Retour au paradis

Quand elle nous a dit au revoir, la marchande de légumes de Panzano, près de Greve, en Toscane, nous a presque suppliés: «Mais emmenez s’il vous plaît nos politiciens avec vous, ils pourraient peut-être apprendre quelque chose dans votre pays: l’humilité et un peu de bon sens

Seraient-ils bien accueillis chez nous? Très certainement: ils ne sont ni pauvres ni réfugiés, ce sont au contraire les politiciens les mieux payés d’Europe, voire du monde, ils sont cultivés, ils ont généralement du savoir-vivre, parlent des langues étrangères, ils sont bien, si ce n’est très bien, habillés, vêtus de costumes sur mesure, les femmes comme les hommes. Ils seraient très bien accueillis. Nos politiciens les initieraient à notre système politique, leur feraient découvrir notre démocratie directe et nos coutumes politiques. On les présenterait partout: à la Confédération comme aux cantons, sans oublier les communes.

Qu’arrive-t-il, que se passe-t-il dans notre pays en ce moment? Est-ce que nous essayons de métamorphoser notre pays en prison?

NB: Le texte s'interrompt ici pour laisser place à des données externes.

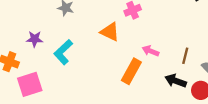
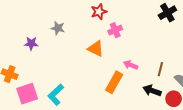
purple star: (35, 39) -> (31, 43), moved
cyan L-shape: (63, 52) -> (56, 95), moved

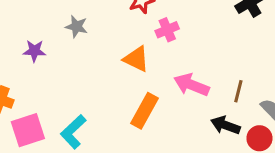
pink arrow: (131, 65) -> (191, 85), size x1.5
orange rectangle: (114, 82) -> (144, 111), moved

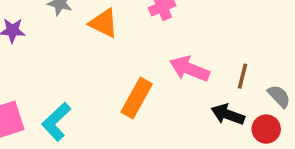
orange triangle: (136, 59) -> (104, 23), moved

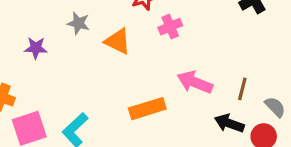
orange rectangle: (137, 98) -> (147, 109), turned 44

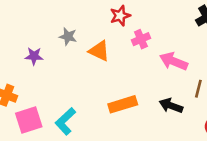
pink arrow: (195, 82) -> (174, 61), moved
black arrow: (229, 123) -> (171, 106), moved

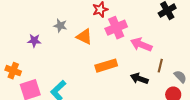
pink cross: (141, 39) -> (116, 28), size x1.5
orange rectangle: (123, 104) -> (106, 66), moved

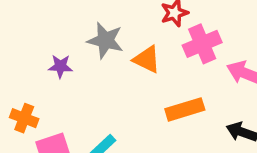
gray star: (60, 26) -> (105, 40), size x1.5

Oui, ils apprendraient certainement des choses, mais le triste sort des immigrants leur serait épargné. Ils ne seraient pas confrontés à une interdiction de périmètre ou à une interdiction de se baigner comme à Bremgarten, aux angoisses face à l’avenir, comme à Alpnach dans le canton d’Obwald, où un centre d’accueil pour requérants d’asile a ouvert le 20 août. Il y était également prévu de faire ce que l’on a essayé de mettre en œuvre à Bremgarten, avec la bénédiction de Berne: une interdiction de périmètre. Car les habitants de Bremgarten ne doivent pas être importunés par les réfugiés, qui ne sont pas comme nous et qui sont considérés d’emblée comme des criminels. A Alpnach, un citoyen helvétique inquiet a ainsi déjà transformé sa maison en forteresse pour éviter que les requérants d’asile puissent y pénétrer.

La Suisse, à la fois enviée à l'extérieur et incomprise, voire condamnée parfois... Ici le Palais fédéral à Berne. (Image: Keystone)

Qu’arrive-t-il, que se passe-t-il dans notre pays en ce moment? Est-ce que nous essayons de métamorphoser notre pays en prison, comme le disait déjà Friedrich Dürrenmatt, en avance sur son temps, dans l’une de ses «sévères prédications»? Pire encore: est-ce que nous voulons aussi aménager des cellules dans les prisons construites par nos soins pour nous couper des autres à l’intérieur même des communes? Quelle épouvantable perspective!

Le monde entier nous admire et nous envie. Envie notre prospérité économique, notre démocratie directe qui fonctionne bien. Oui, mais les médias du monde entier examinent aussi notre comportement à la loupe, nous attaquent verbalement lorsqu’ils apprennent ce que l’on se permet dans ce paradis qu’est la Suisse, restreindre la liberté de mouvement des requérants d’asile; ou qu’à Zurich, une femme célèbre dans le monde entier n’a pas été traitée comme elle en a l’habitude partout ailleurs, à cause de la couleur de sa peau. Ils nous ridiculisent avec délectation, parce que nous réussissons, parce que nous résistons à tout, même à la crise économique et financière qui mine toujours l’Europe.

Pourtant, les médias ne sont pas le grand public. Ils ne sont pas représentatifs des gens qui nous entourent, en Europe et dans le monde. La marchande de légumes de Panzano croit encore en nous. Elle espère que nous pouvons servir de modèle aux politiciens de son pays. Mais c’est ce que nous sommes ou ce que nous allons redevenir: en étant plus sereins, moins agités, aussi et précisément vis-à-vis des requérants d’asile. En bref: en étant plus sûrs de nous.